─── Task inputs
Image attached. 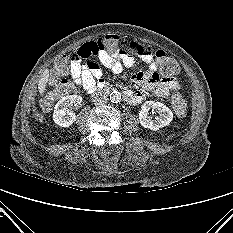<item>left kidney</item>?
<instances>
[{
	"mask_svg": "<svg viewBox=\"0 0 233 233\" xmlns=\"http://www.w3.org/2000/svg\"><path fill=\"white\" fill-rule=\"evenodd\" d=\"M150 109L156 111L159 116H157L155 119H152V117L148 116V111ZM172 119V111L161 102L146 101L141 106L139 121L144 128L156 131L161 127L168 126Z\"/></svg>",
	"mask_w": 233,
	"mask_h": 233,
	"instance_id": "5707ae66",
	"label": "left kidney"
}]
</instances>
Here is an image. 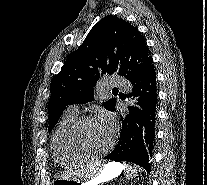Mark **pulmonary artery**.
I'll use <instances>...</instances> for the list:
<instances>
[{
  "label": "pulmonary artery",
  "instance_id": "e3ab8cb5",
  "mask_svg": "<svg viewBox=\"0 0 207 185\" xmlns=\"http://www.w3.org/2000/svg\"><path fill=\"white\" fill-rule=\"evenodd\" d=\"M108 86H123L124 82L119 81V77H109V81L107 82ZM70 112H76L77 107L76 106H71L69 109Z\"/></svg>",
  "mask_w": 207,
  "mask_h": 185
}]
</instances>
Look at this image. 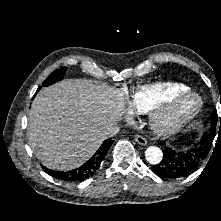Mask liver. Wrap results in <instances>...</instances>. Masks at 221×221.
I'll return each mask as SVG.
<instances>
[{
  "label": "liver",
  "mask_w": 221,
  "mask_h": 221,
  "mask_svg": "<svg viewBox=\"0 0 221 221\" xmlns=\"http://www.w3.org/2000/svg\"><path fill=\"white\" fill-rule=\"evenodd\" d=\"M125 97L106 83L69 79L41 91L29 112L28 140L51 169L71 170L87 161L121 120Z\"/></svg>",
  "instance_id": "1"
}]
</instances>
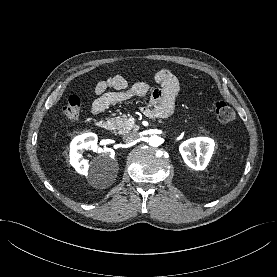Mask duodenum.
I'll return each mask as SVG.
<instances>
[{"instance_id": "duodenum-1", "label": "duodenum", "mask_w": 277, "mask_h": 277, "mask_svg": "<svg viewBox=\"0 0 277 277\" xmlns=\"http://www.w3.org/2000/svg\"><path fill=\"white\" fill-rule=\"evenodd\" d=\"M98 128L103 130H108L110 128V123L105 119H100L96 122Z\"/></svg>"}]
</instances>
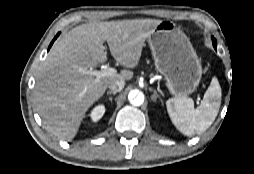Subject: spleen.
Here are the masks:
<instances>
[{
  "label": "spleen",
  "mask_w": 254,
  "mask_h": 174,
  "mask_svg": "<svg viewBox=\"0 0 254 174\" xmlns=\"http://www.w3.org/2000/svg\"><path fill=\"white\" fill-rule=\"evenodd\" d=\"M221 96L219 82L213 78L200 106L194 108L191 98L175 97L167 101V111L172 123L182 134H200L215 121L221 105Z\"/></svg>",
  "instance_id": "3e777b00"
}]
</instances>
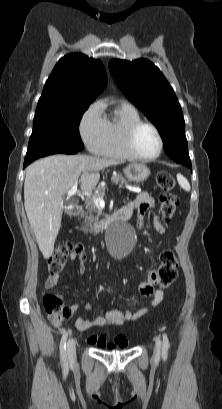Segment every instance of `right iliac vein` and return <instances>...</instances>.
Returning <instances> with one entry per match:
<instances>
[{
  "label": "right iliac vein",
  "mask_w": 222,
  "mask_h": 409,
  "mask_svg": "<svg viewBox=\"0 0 222 409\" xmlns=\"http://www.w3.org/2000/svg\"><path fill=\"white\" fill-rule=\"evenodd\" d=\"M67 356L70 362H74L76 359V341L69 339L67 342Z\"/></svg>",
  "instance_id": "63e3f726"
}]
</instances>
──────
Exercise directions.
Each line that contains the string "label" counts once; report how many such lines the entries have, giving only the number.

Response to the exercise.
6